WHAT YOU WILL DO
Only the number is wanted: how many lines of these entries contain the word "next"?

[Extracted page text data]
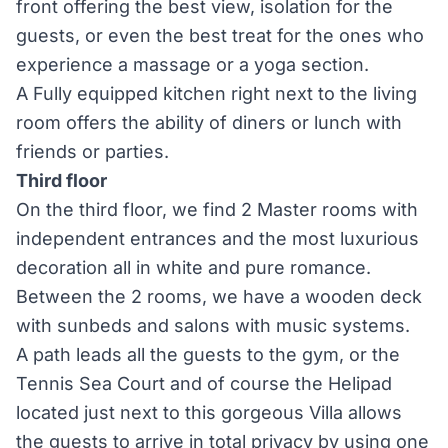
front offering the best view, isolation for the
guests, or even the best treat for the ones who
experience a massage or a yoga section.
A Fully equipped kitchen right next to the living
room offers the ability of diners or lunch with
friends or parties.
Third floor
On the third floor, we find 2 Master rooms with
independent entrances and the most luxurious
decoration all in white and pure romance.
Between the 2 rooms, we have a wooden deck
with sunbeds and salons with music systems.
A path leads all the guests to the gym, or the
Tennis Sea Court and of course the Helipad
located just next to this gorgeous Villa allows
the guests to arrive in total privacy by using one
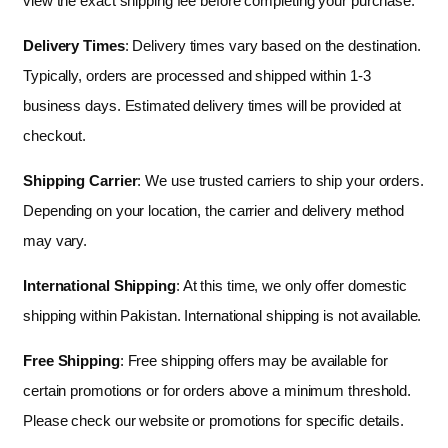
view the exact shipping fee before completing your purchase.
Delivery Times
: Delivery times vary based on the destination.
Typically, orders are processed and shipped within 1-3
business days. Estimated delivery times will be provided at
checkout.
Shipping Carrier
: We use trusted carriers to ship your orders.
Depending on your location, the carrier and delivery method
may vary.
International Shipping
: At this time, we only offer domestic
shipping within Pakistan. International shipping is not available.
Free Shipping
: Free shipping offers may be available for
certain promotions or for orders above a minimum threshold.
Please check our website or promotions for specific details.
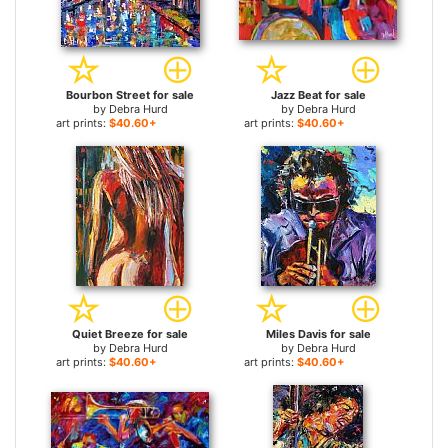
Bourbon Street for sale
Jazz Beat for sale
by
Debra Hurd
by
Debra Hurd
art prints:
$40.60+
art prints:
$40.60+
Quiet Breeze for sale
Miles Davis for sale
by
Debra Hurd
by
Debra Hurd
art prints:
$40.60+
art prints:
$40.60+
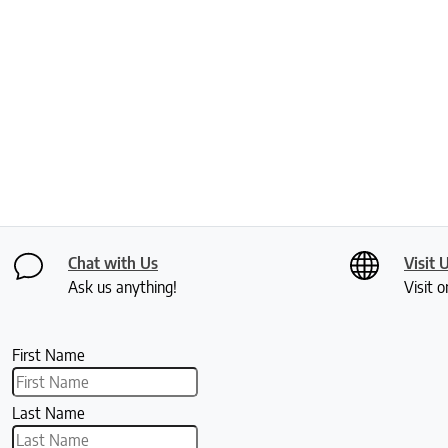
Chat with Us
Visit 
Ask us anything!
Visit o
First Name
Last Name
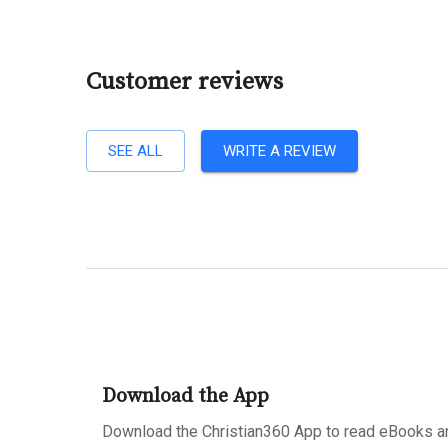
Customer reviews
SEE ALL
WRITE A REVIEW
Download the App
Download the Christian360 App to read eBooks an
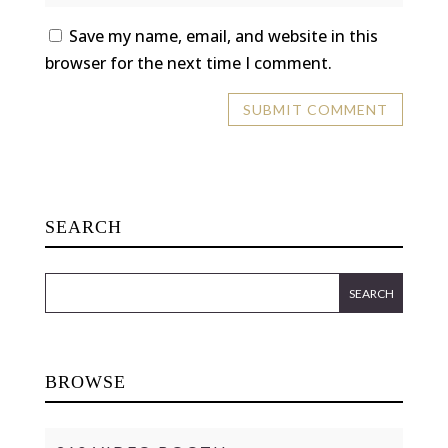
Save my name, email, and website in this
browser for the next time I comment.
SEARCH
BROWSE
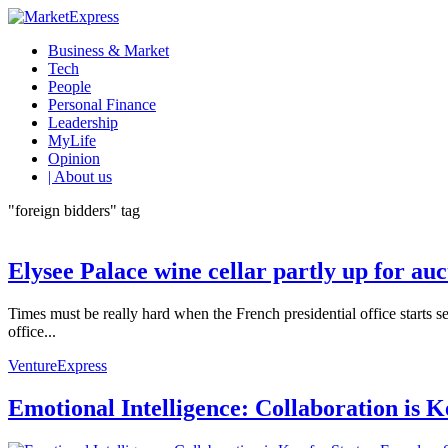
Business & Market
Tech
People
Personal Finance
Leadership
MyLife
Opinion
| About us
"foreign bidders" tag
Elysee Palace wine cellar partly up for auc
Times must be really hard when the French presidential office starts se
office...
VentureExpress
Emotional Intelligence: Collaboration is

RESULT BELOW
3